Beethoven’s deafness and depression may have stemmed from syphilis. And then he composed his famous Ninth Symphony, “Ode To Joy.” I always cry when I remember that on the event of the first performance, Beethoven couldn’t conduct with his deafness, and when it was over he just sat there while the entire theater exploded in ovation. A friend had to help him to his feet and turn him around so he could see the standing ovation. The first speech I did after losing my eyesight, Melanie had to stop me from fumbling and leaving the podium, and turn me to face the audience so that I could HEAR the ovation even if I couldn’t see it.
The trouble is, a school, a teacher can teach you technique and craft which are essential. But inspiration cannot be taught. You can’t buy talent. You can’t reason your way to a masterpiece or an epiphany. There is no road map to enlightenment.
Maybe inspiration needs disease, injury, and madness.

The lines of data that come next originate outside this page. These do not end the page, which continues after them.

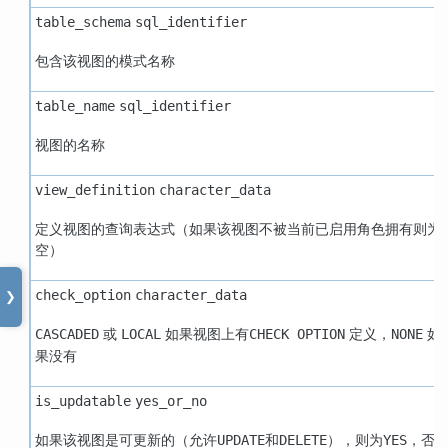
table_schema
sql_identifier
包含该视图的模式名称
table_name
sql_identifier
视图的名称
view_definition
character_data
定义视图的查询表达式（如果该视图不被当前已启用角色拥有则为
空）
check_option
character_data
❯
或
如果视图上有
定义，
如
CASCADED
LOCAL
CHECK OPTION
NONE
果没有
is_updatable
yes_or_no
如果该视图是可更新的（允许
和
），则为
，否
UPDATE
DELETE
YES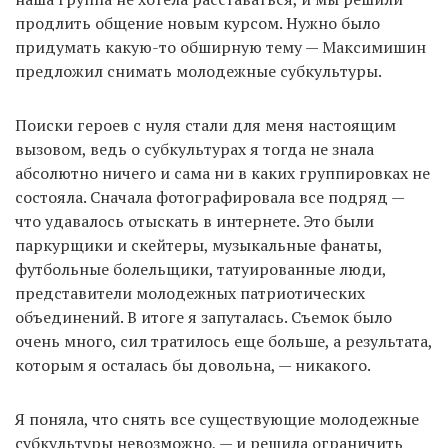
продлить общение новым курсом. Нужно было
придумать какую-то обширную тему — Максимишин
предложил снимать молодежные субкультуры.
Поиски героев с нуля стали для меня настоящим
вызовом, ведь о субкультурах я тогда не знала
абсолютно ничего и сама ни в каких группировках не
состояла. Сначала фотографировала все подряд —
что удавалось отыскать в интернете. Это были
паркурщики и скейтеры, музыкальные фанаты,
футбольные болельщики, татуированные люди,
представители молодежных патриотических
объединений. В итоге я запуталась. Съемок было
очень много, сил тратилось еще больше, а результата,
которым я осталась бы довольна, — никакого.
Я поняла, что снять все существующие молодежные
субкультуры невозможно, — и решила ограничить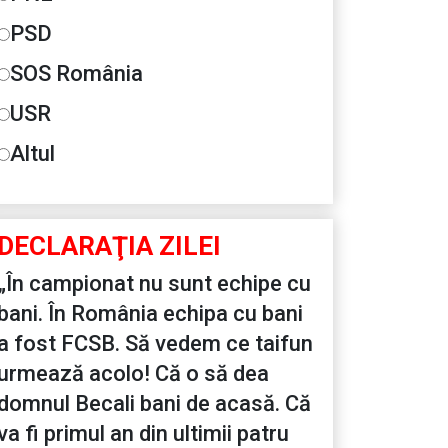
PSD
SOS România
USR
Altul
DECLARAŢIA ZILEI
„În campionat nu sunt echipe cu
bani. În România echipa cu bani
a fost FCSB. Să vedem ce taifun
urmează acolo! Că o să dea
domnul Becali bani de acasă. Că
va fi primul an din ultimii patru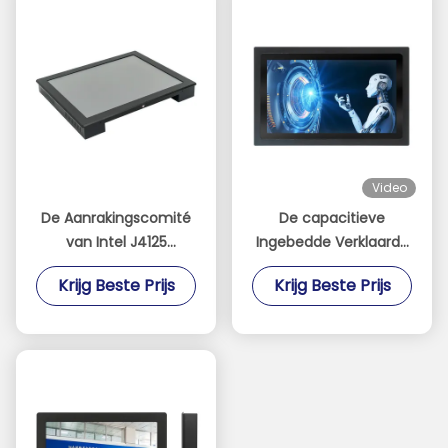
Video
De Aanrakingscomité
De capacitieve
van Intel J4125
Ingebedde Verklaarde
Ingebedde PC met
1920*1080 Resolutie
Krijg Beste Prijs
Krijg Beste Prijs
1280*1024-Resolutie
van Touch screenpc
RoHS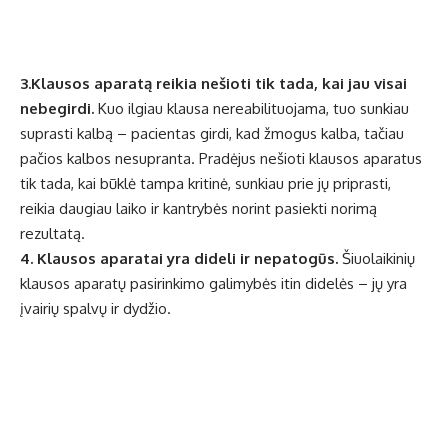
3.Klausos aparatą reikia nešioti tik tada, kai jau visai
nebegirdi.
Kuo ilgiau klausa nereabilituojama, tuo sunkiau
suprasti kalbą – pacientas girdi, kad žmogus kalba, tačiau
pačios kalbos nesupranta. Pradėjus nešioti klausos aparatus
tik tada, kai būklė tampa kritinė, sunkiau prie jų priprasti,
reikia daugiau laiko ir kantrybės norint pasiekti norimą
rezultatą.
4. Klausos aparatai yra dideli ir nepatogūs.
Šiuolaikinių
klausos aparatų pasirinkimo galimybės itin didelės – jų yra
įvairių spalvų ir dydžio.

According to Thomas Mann: “Great artists are great invalids.” May be for an artist, chronic pain and illness is a gift. Maybe Kurt Cobain, without his drugs, misery, depression and suicide, wouldn’t have created “Nirvana,” one of the greatest rock bands of the 1990’s, but just would have stayed a skinny, pimpled slob from Seattle.
All these mystics, and all these great artists through time all over the world, found their way to enlightenment by physical suffering. As the Irish say: those in power write the history and those who suffer write the songs.